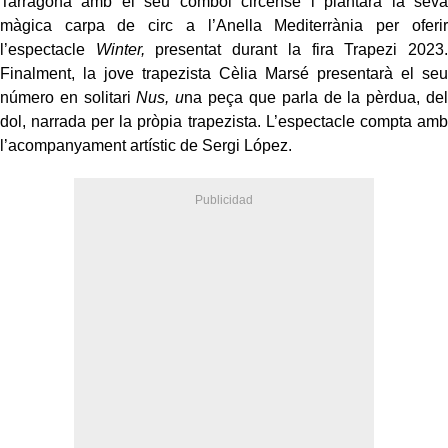
Tarragona amb el seu comboi circense i plantarà la seva
màgica carpa de circ a l’Anella Mediterrània per oferir
l’espectacle
Winter,
presentat durant la fira Trapezi 2023.
Finalment, la jove trapezista Cèlia Marsé presentarà el seu
número en solitari
Nus, u
na peça que parla de la pèrdua, del
dol, narrada per la pròpia trapezista. L’espectacle compta amb
l’acompanyament artístic de Sergi López.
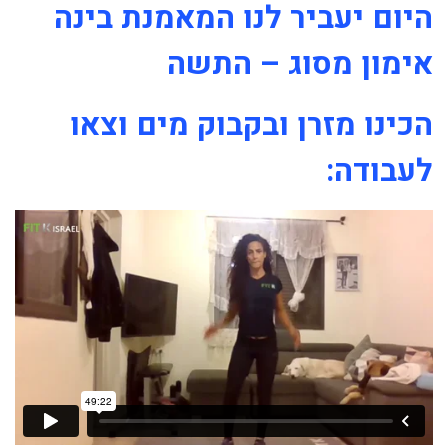
היום יעביר לנו המאמנת בינה
אימון מסוג – התשה
הכינו מזרן ובקבוק מים וצאו
לעבודה:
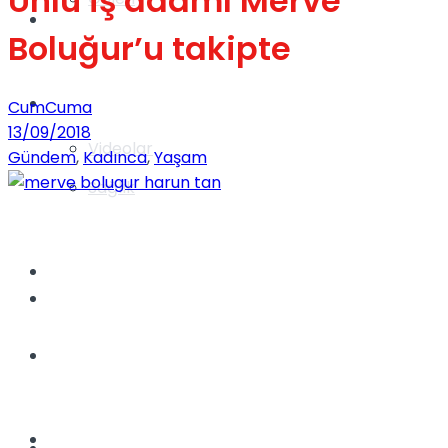
Ünlü iş adamı Merve
Gündem
Boluğur’u takipte
Yaşam
CumCuma
13/09/2018
Videolar
Gündem
,
Kadınca
,
Yaşam
Sağlık
TV
Gündem
Kadınca
Dünya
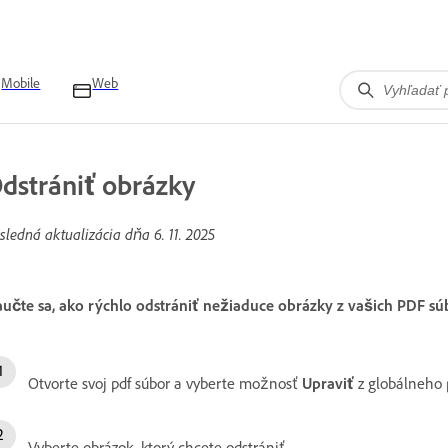
Mobile
Web
dstrániť obrázky
sledná aktualizácia dňa
6. 11. 2025
učte sa, ako rýchlo odstrániť nežiaduce obrázky z vašich PDF
Otvorte svoj pdf súbor a vyberte možnosť
Upraviť
z globálneho 
Vyberte obrázok, ktorý chcete odstrániť.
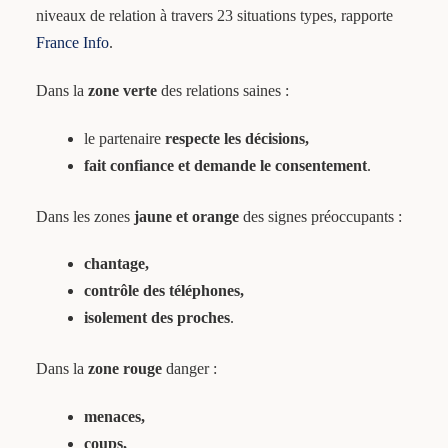
niveaux de relation à travers 23 situations types, rapporte
France Info
.
Dans la
zone verte
des relations saines :
le partenaire
respecte les décisions,
fait confiance et demande le consentement
.
Dans les zones
jaune et orange
des signes préoccupants :
chantage,
contrôle des téléphones,
isolement des proches
.
Dans la
zone rouge
danger :
menaces,
coups,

──────────────────────────────

* _Exercise objective_: Copy out every line of the material above precisely, omitting the pictures.

* _Response_:
Tarragona amb el seu comboi circense i plantarà la seva
màgica carpa de circ a l’Anella Mediterrània per oferir
l’espectacle
Winter,
presentat durant la fira Trapezi 2023.
Finalment, la jove trapezista Cèlia Marsé presentarà el seu
número en solitari
Nus, u
na peça que parla de la pèrdua, del
dol, narrada per la pròpia trapezista. L’espectacle compta amb
l’acompanyament artístic de Sergi López.
היום יעביר לנו המאמנת בינה
אימון מסוג – התשה
הכינו מזרן ובקבוק מים וצאו
לעבודה:
Ünlü iş adamı Merve
Gündem
Boluğur’u takipte
Yaşam
CumCuma
13/09/2018
Videolar
Gündem
,
Kadınca
,
Yaşam
Sağlık
TV
Gündem
Kadınca
Dünya
Mobile
Web
dstrániť obrázky
sledná aktualizácia dňa
6. 11. 2025
učte sa, ako rýchlo odstrániť nežiaduce obrázky z vašich PDF
Otvorte svoj pdf súbor a vyberte možnosť
Upraviť
z globálneho 
Vyberte obrázok, ktorý chcete odstrániť.
niveaux de relation à travers 23 situations types, rapporte
France Info
.
Dans la
zone verte
des relations saines :
le partenaire
respecte les décisions,
fait confiance et demande le consentement
.
Dans les zones
jaune et orange
des signes préoccupants :
chantage,
contrôle des téléphones,
isolement des proches
.
Dans la
zone rouge
danger :
menaces,
coups,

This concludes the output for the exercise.